Григорий вздрогнул: кто это сказал — сын или Ракитин?
— Еще какие распоряжения будут на сегодня али нет? — услышал он над ухом и опять вздрогнул.
И проговорил, невольно отвечая на свои мысли:
— Ракитин, Ракитин это недавно сказал…
— Чего? — воскликнул Авдей Калугин. — Сделать, что председатель распорядился? Так я сенца коням положил на ночь, все честь по чести…
— Я говорю: ступай, себе, иди… — опомнился Бородин.
Однако конюх еще потоптался, покачал головой:
— Я так и думал: пригрелся ты с полдня на солнышке, уснул.. А как уснул, значит, ну и… Оно… того, бывает.

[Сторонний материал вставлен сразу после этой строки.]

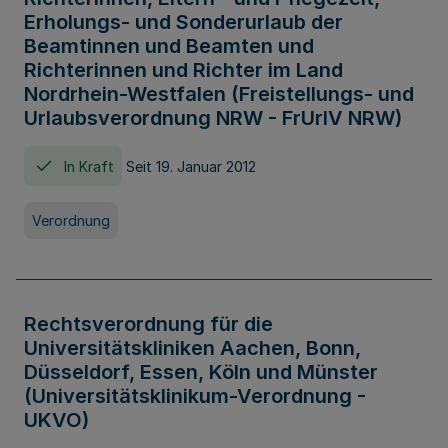
Erholungs- und Sonderurlaub der
Beamtinnen und Beamten und
Richterinnen und Richter im Land
Nordrhein-Westfalen (Freistellungs- und
Urlaubsverordnung NRW - FrUrlV NRW)
In Kraft
Seit 19. Januar 2012
Verordnung
Rechtsverordnung für die
Universitätskliniken Aachen, Bonn,
Düsseldorf, Essen, Köln und Münster
(Universitätsklinikum-Verordnung -
UKVO)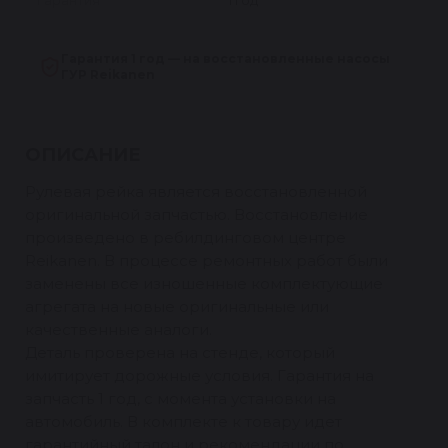
Гарантия
1 год
Гарантия 1 год — на восстановленные насосы
ГУР Reikanen
ОПИСАНИЕ
Рулевая рейка является восстановленной
оригинальной запчастью. Восстановление
произведено в ребилдинговом центре
Reikanen. В процессе ремонтных работ были
заменены все изношенные комплектующие
агрегата на новые оригинальные или
качественные аналоги.
Деталь проверена на стенде, который
имитирует дорожные условия. Гарантия на
запчасть 1 год, с момента установки на
автомобиль. В комплекте к товару идет
гарантийный талон и рекомендации по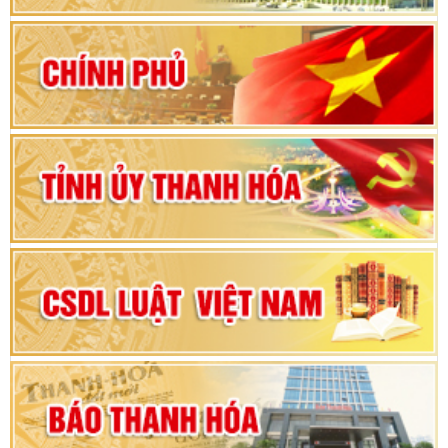
2026-2031
80 năm Quốc hội Việt Nam: vì lợi ích Nhân dân,
vì sự phát triển của đất nước
Bộ Chính trị duyệt nội dung Đại hội đại biểu
Đảng bộ tỉnh Thanh Hóa lần thứ XX, nhiệm kỳ
2025 - 2030
Đại hội đại biểu Đảng bộ xã Yên Thọ lần thứ I,
nhiệm kỳ 2025 – 2030
Đại hội Đảng bộ xã Yên Ninh lần thứ nhất,
nhiệm kỳ 2025 - 2030
Khai mạc Kỳ họp bất thường lần thứ 9, Quốc
hội khóa XV
Phiên thảo luận Kỳ họp thứ 24, HĐND tỉnh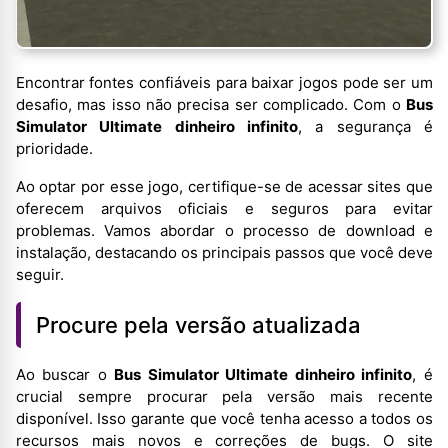
Encontrar fontes confiáveis para baixar jogos pode ser um
desafio, mas isso não precisa ser complicado. Com o
Bus
Simulator Ultimate dinheiro infinito
, a segurança é
prioridade.
Ao optar por esse jogo, certifique-se de acessar sites que
oferecem arquivos oficiais e seguros para evitar
problemas. Vamos abordar o processo de download e
instalação, destacando os principais passos que você deve
seguir.
Procure pela versão atualizada
Ao buscar o
Bus Simulator Ultimate dinheiro infinito
, é
crucial sempre procurar pela versão mais recente
disponível. Isso garante que você tenha acesso a todos os
recursos mais novos e correções de bugs. O site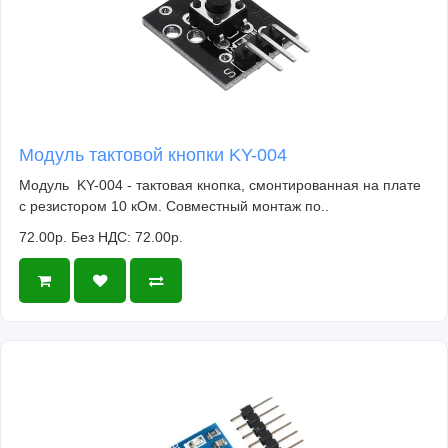
Модуль тактовой кнопки KY-004
Модуль KY-004 - тактовая кнопка, смонтированная на плате
с резистором 10 кОм. Совместный монтаж по..
72.00р.
Без НДС: 72.00р.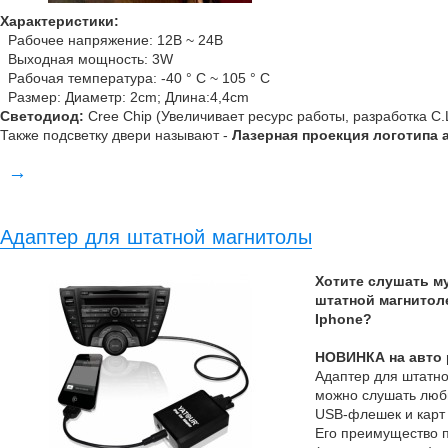
Характеристики:
Рабочее напряжение: 12В ~ 24В
Выходная мощность: 3W
Рабочая температура: -40 ° C ~ 105 ° C
Размер: Диаметр: 2cm; Длина:4,4cm
Cветодиод:
Cree Chip (Увеличивает ресурс работы, разработка С.
Также подсветку двери называют -
Лазерная проекция логотипа 
→
Адаптер для штатной магнитолы
Хотите слушать му
штатной магнитол
Iphone?
НОВИНКА на авто 
Адаптер для штатно
можно слушать люб
USB-флешек и карт п
Его преимущество 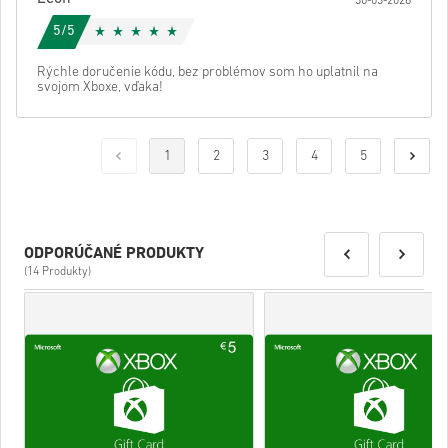
30-03-2026
5/5
Rýchle doručenie kódu, bez problémov som ho uplatnil na
svojom Xboxe, vďaka!
1
2
3
4
5
ODPORÚČANÉ PRODUKTY
(14 Produkty)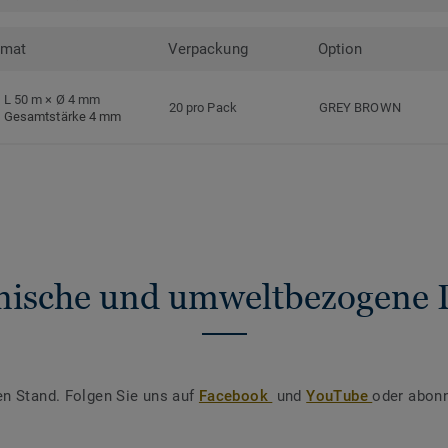
rmat
Verpackung
Option
L 50 m × Ø 4 mm
20 pro Pack
GREY BROWN
Gesamtstärke 4 mm
nische und umweltbezogene 
en Stand. Folgen Sie uns auf
Facebook
und
YouTube
oder abonn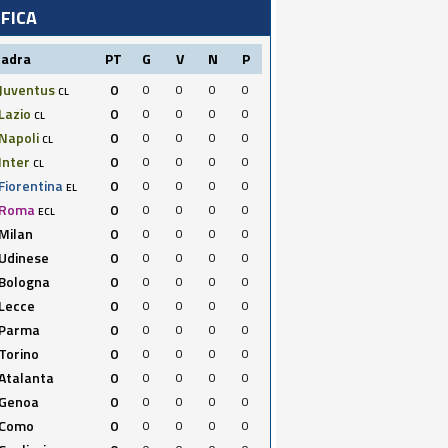
IFICA
uadra
PT
G
V
N
P
Juventus
0
0
0
0
0
CL
Lazio
0
0
0
0
0
CL
Napoli
0
0
0
0
0
CL
Inter
0
0
0
0
0
CL
Fiorentina
0
0
0
0
0
EL
Roma
0
0
0
0
0
ECL
Milan
0
0
0
0
0
Udinese
0
0
0
0
0
Bologna
0
0
0
0
0
Lecce
0
0
0
0
0
Parma
0
0
0
0
0
Torino
0
0
0
0
0
Atalanta
0
0
0
0
0
Genoa
0
0
0
0
0
Como
0
0
0
0
0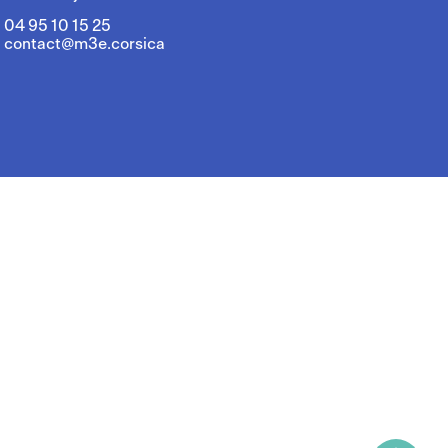
04 95 10 15 25
contact@m3e.corsica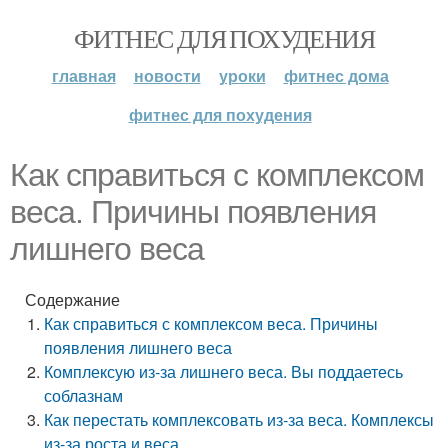
ФИТНЕС ДЛЯ ПОХУДЕНИЯ
главная
новости
уроки
фитнес дома
фитнес для похудения
Как справиться с комплексом
веса. Причины появления
лишнего веса
Содержание
Как справиться с комплексом веса. Причины
появления лишнего веса
Комплексую из-за лишнего веса. Вы поддаетесь
соблазнам
Как перестать комплексовать из-за веса. Комплексы
из-за роста и веса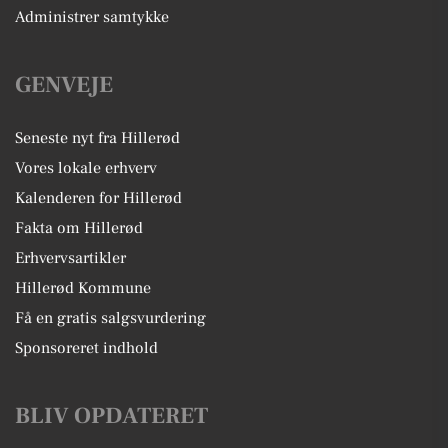
Administrer samtykke
GENVEJE
Seneste nyt fra Hillerød
Vores lokale erhverv
Kalenderen for Hillerød
Fakta om Hillerød
Erhvervsartikler
Hillerød Kommune
Få en gratis salgsvurdering
Sponsoreret indhold
BLIV OPDATERET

Моя вот, к примеру, хотя бы взять, старуха во сне как понесет невесть что… Я ей наутро завсегда выговариваю лекцию: как, мол, ты есть законная жена первеющего колхозного конюха…
Вот, вот, размышлял Бородин, когда Калугин наконец ушел. Когда-то держали они в работниках конюха. Он, Гришка, сам нанял его тогда. И сейчас, спустя три десятка лет, у него, Григория, под началом конюх… Вроде ничего не изменилось…
«Да… Опять у меня — конюх. У меня!» — злобно усмехался Григорий ночью, лежа в постели. А едва закрывал глаза, тотчас видел себя, мечущегося среди каких-то каменных стен. Он бросался туда, сюда, но все время натыкался на эти могучие стены. Выхода не было. В изнеможении он падал на землю лицом вверх… Успевал на миг увидеть голубое чистое небо. Но едва касался голубизны своим жаждущим взглядом, как она быстро начинала сереть, и через минуту небо становилось непроницаемо-черным.
Григорий слабо вскрикивал, приподнимался на постели. Кругом действительно была темнота. В соседней комнате спали жена и сын. Григорий слышал их дыхание. «Вот и Петька… не хочет спать со мной в одной комнате…»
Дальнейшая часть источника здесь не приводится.